Cross-Attention Transformer for Video Interpolation
This work addresses video interpolation for applications like video editing and compression, presenting an incremental improvement by combining transformers with attention mechanisms to enhance efficiency without flow estimation.
The authors tackled video frame interpolation by proposing TAIN, a residual neural network that uses a novel Cross Similarity transformer module and Image Attention to refine predictions, achieving performance comparable to flow-based methods with computational efficiency on benchmarks like Vimeo90k, UCF101, and SNU-FILM.

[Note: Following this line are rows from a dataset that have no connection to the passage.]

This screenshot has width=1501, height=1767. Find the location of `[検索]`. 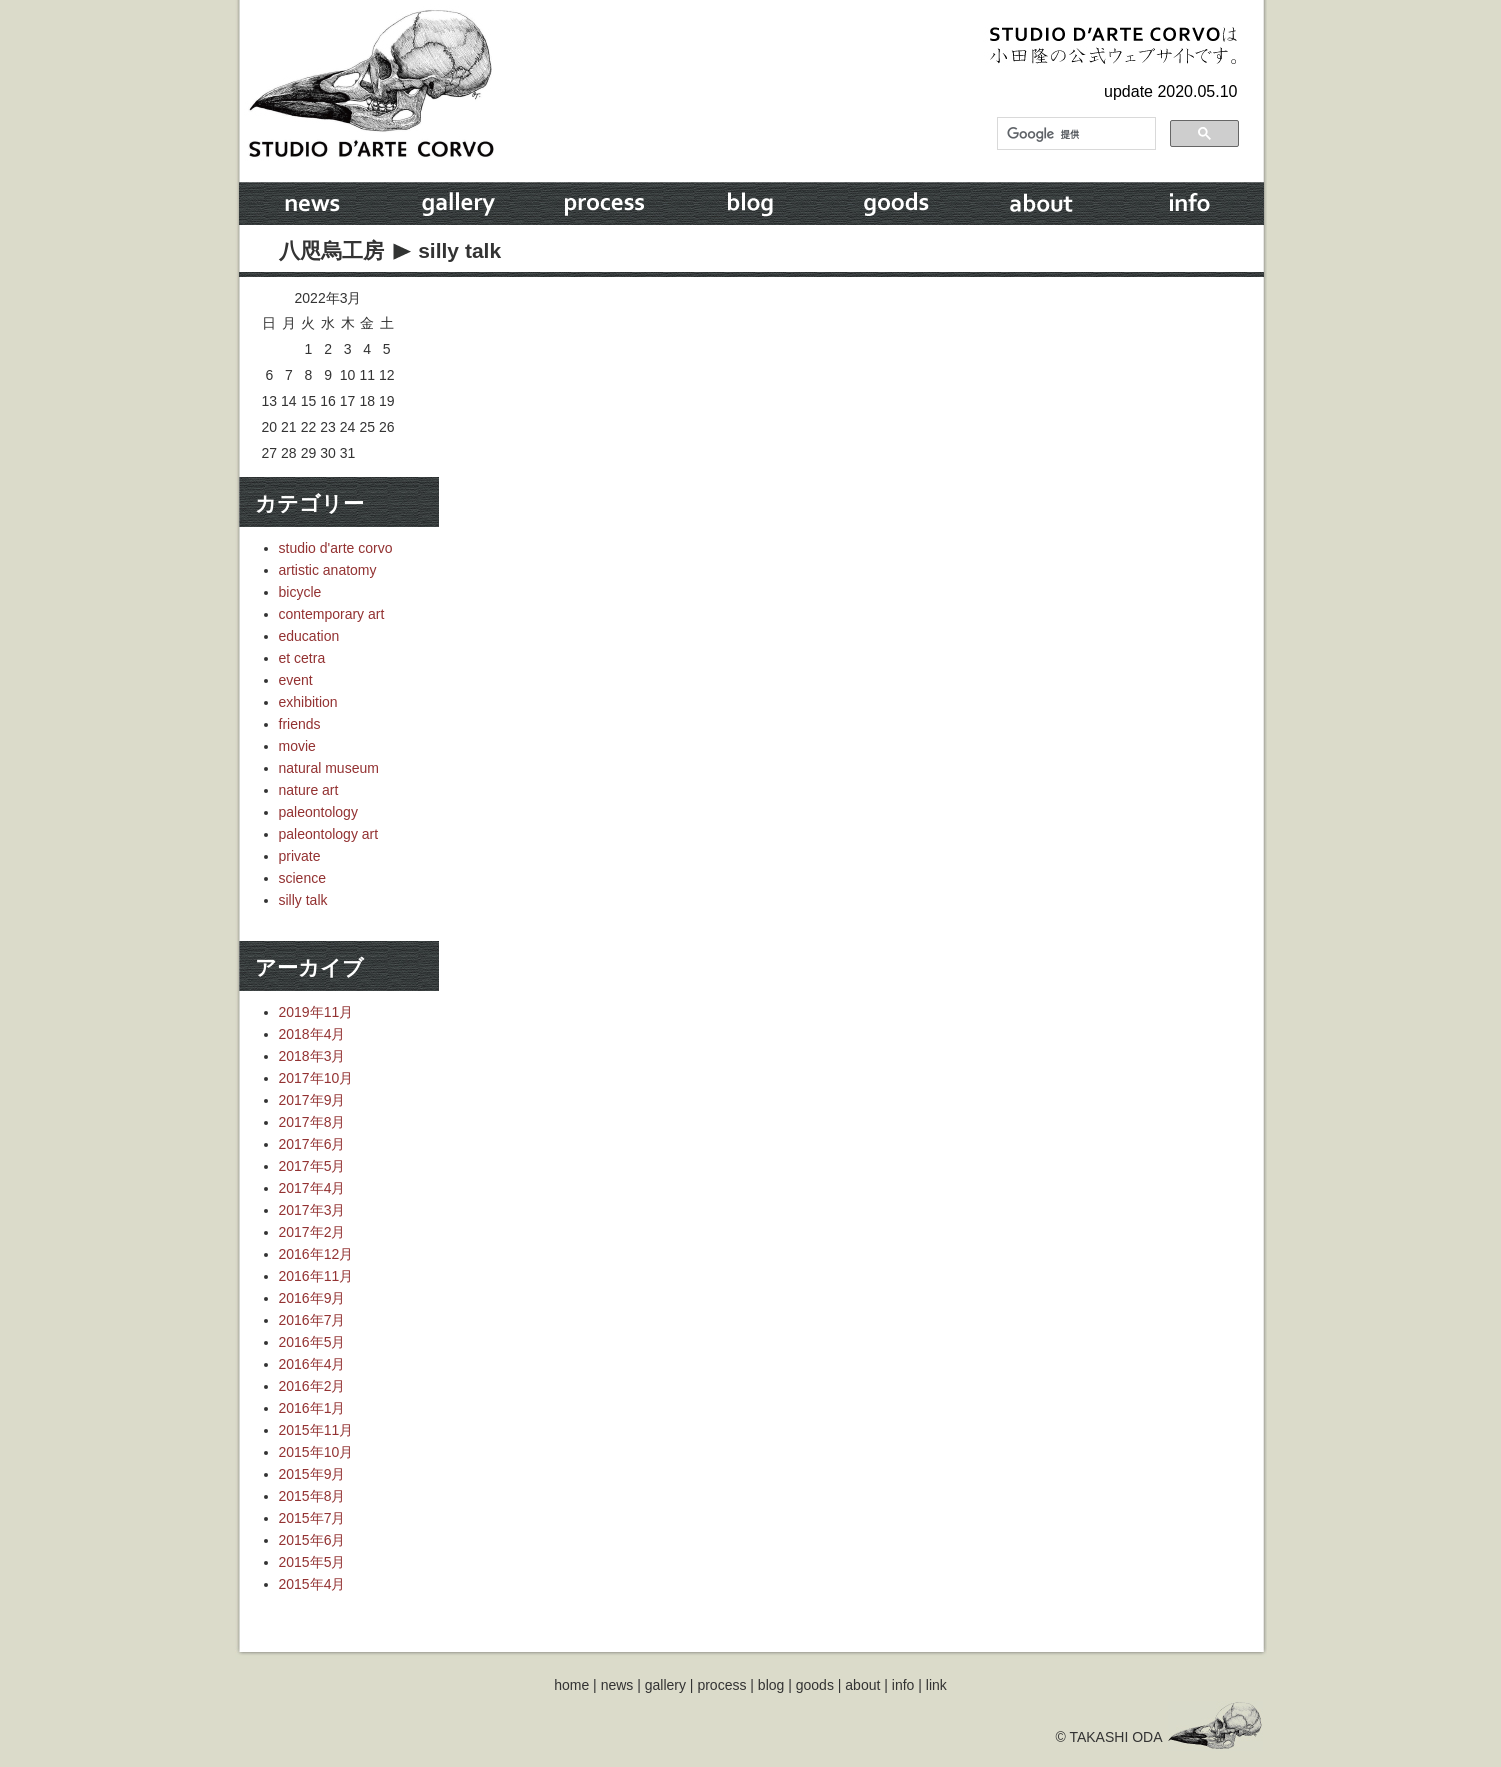 [検索] is located at coordinates (1074, 134).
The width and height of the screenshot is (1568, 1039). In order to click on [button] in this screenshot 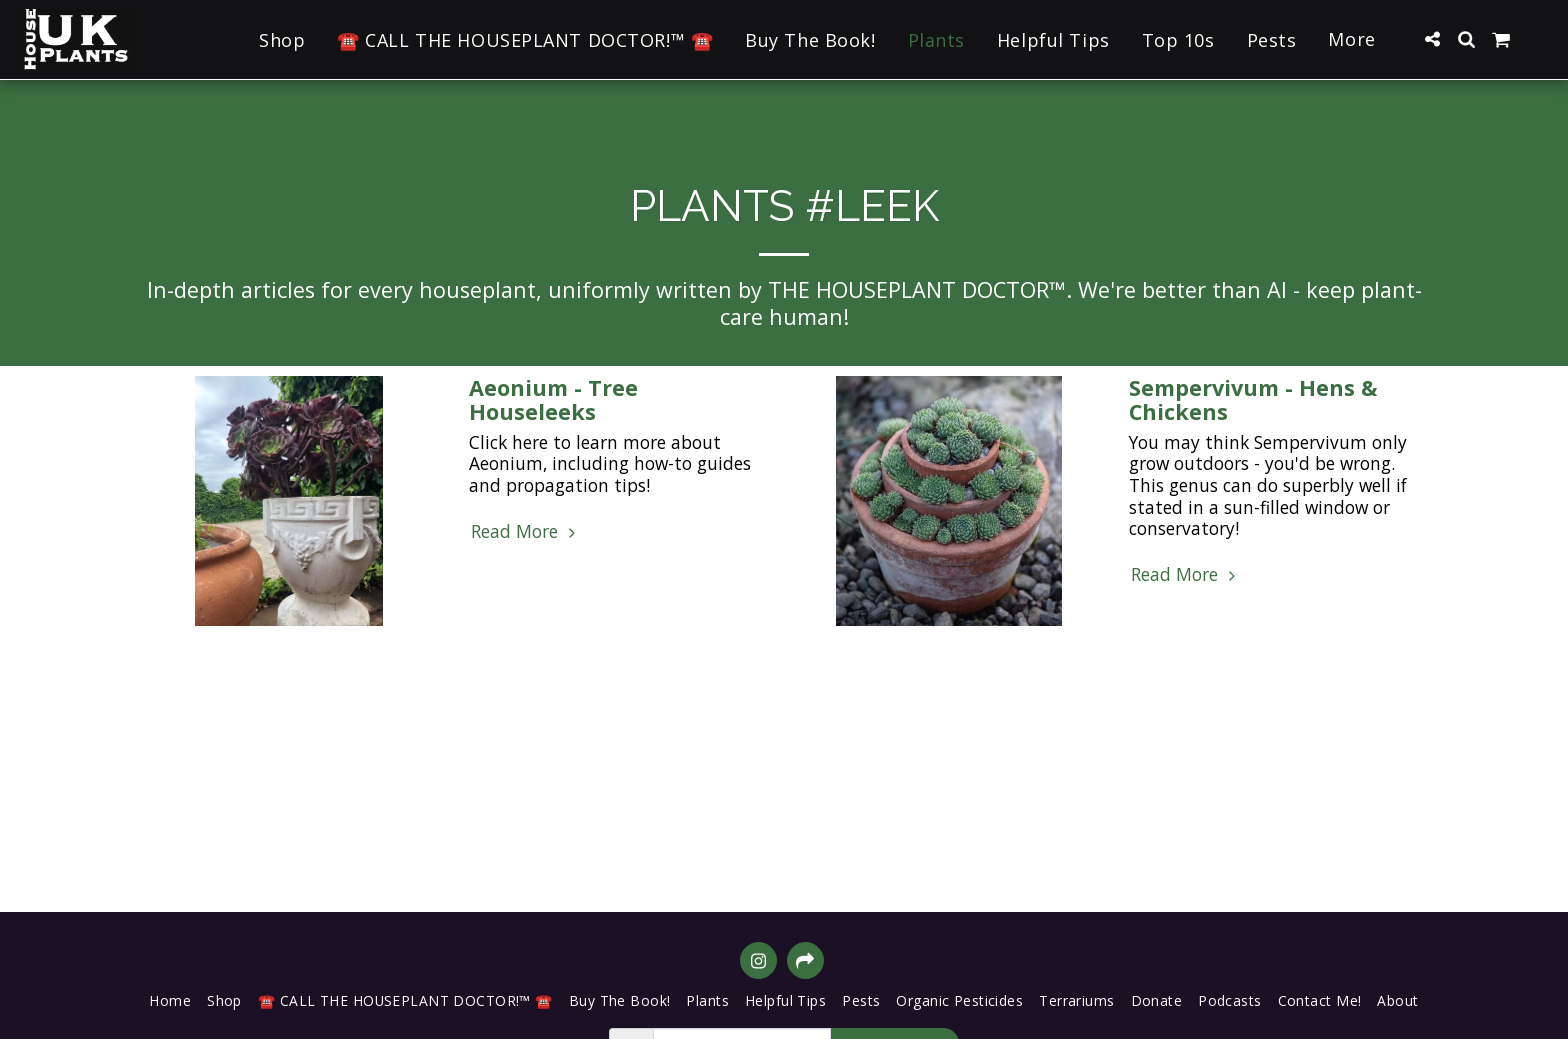 , I will do `click(1432, 39)`.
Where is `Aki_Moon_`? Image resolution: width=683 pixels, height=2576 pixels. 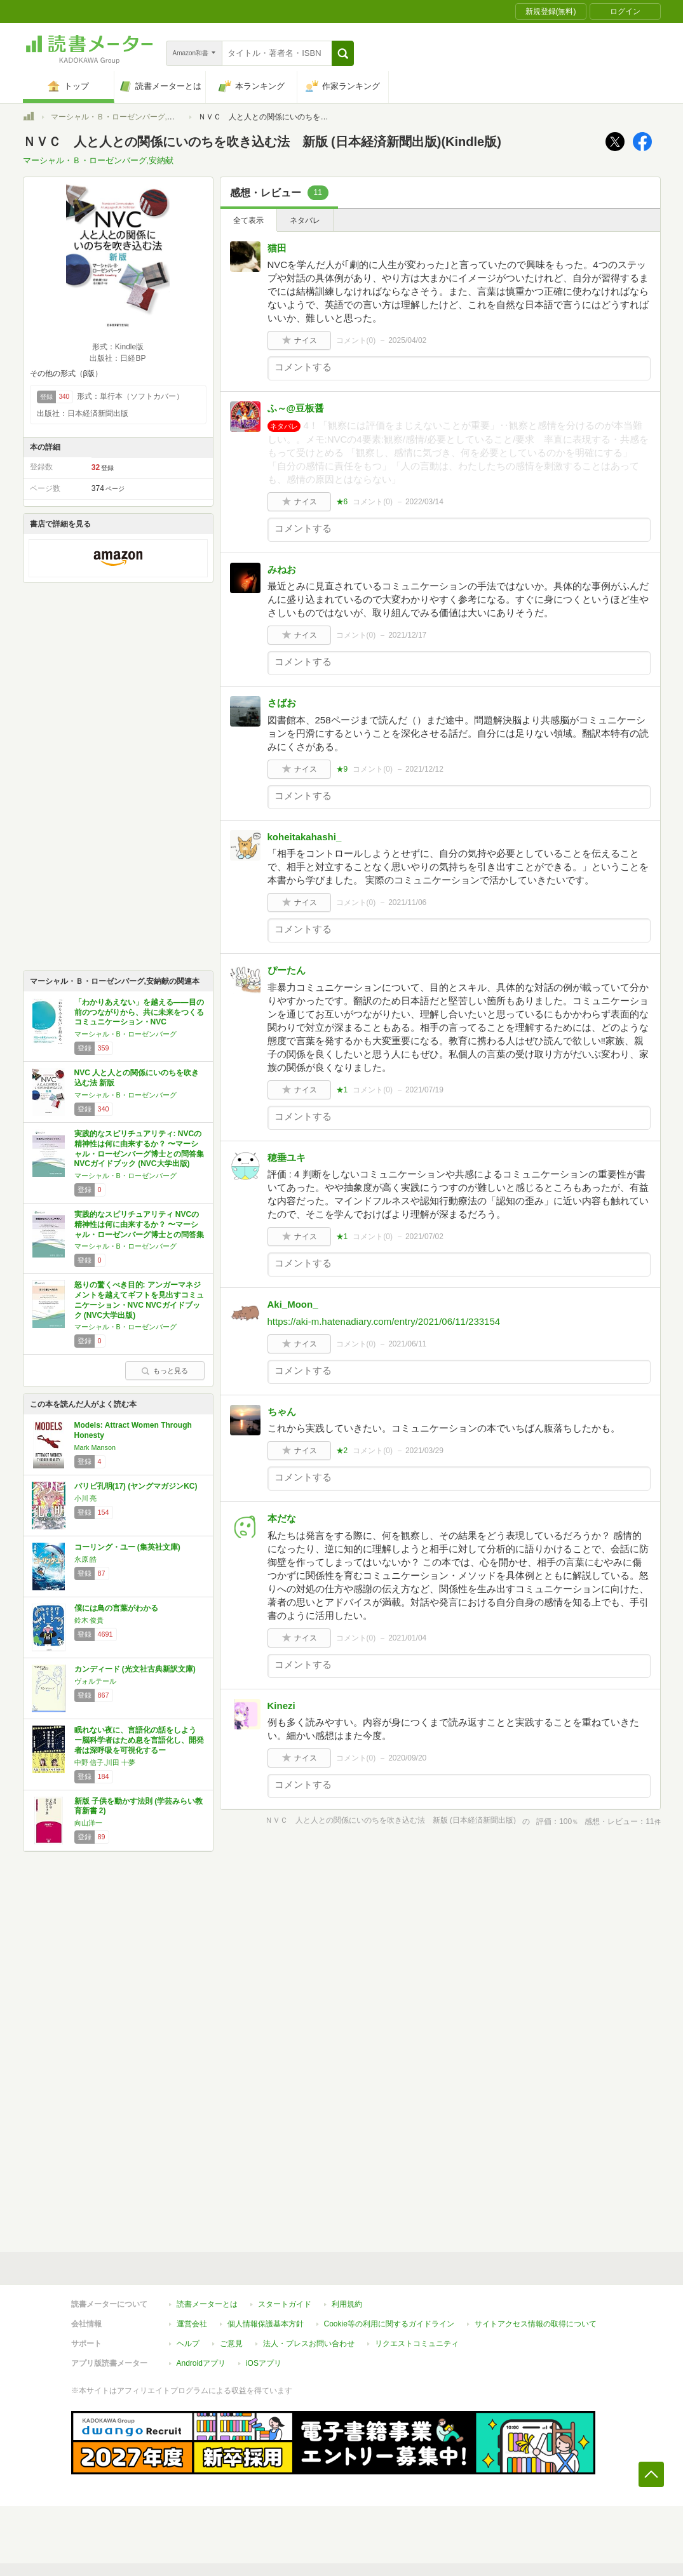 Aki_Moon_ is located at coordinates (292, 1304).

We propose TAIN (Transformers and Attention for video INterpolation), a residual neural network for video interpolation, which aims to interpolate an intermediate frame given two consecutive image frames around it. We first present a novel vision transformer module, named Cross Similarity (CS), to globally aggregate input image features with similar appearance as those of the predicted interpolated frame. These CS features are then used to refine the interpolated prediction. To account for occlusions in the CS features, we propose an Image Attention (IA) module to allow the network to focus on CS features from one frame over those of the other. TAIN outperforms existing methods that do not require flow estimation and performs comparably to flow-based methods while being computationally efficient in terms of inference time on Vimeo90k, UCF101, and SNU-FILM benchmarks.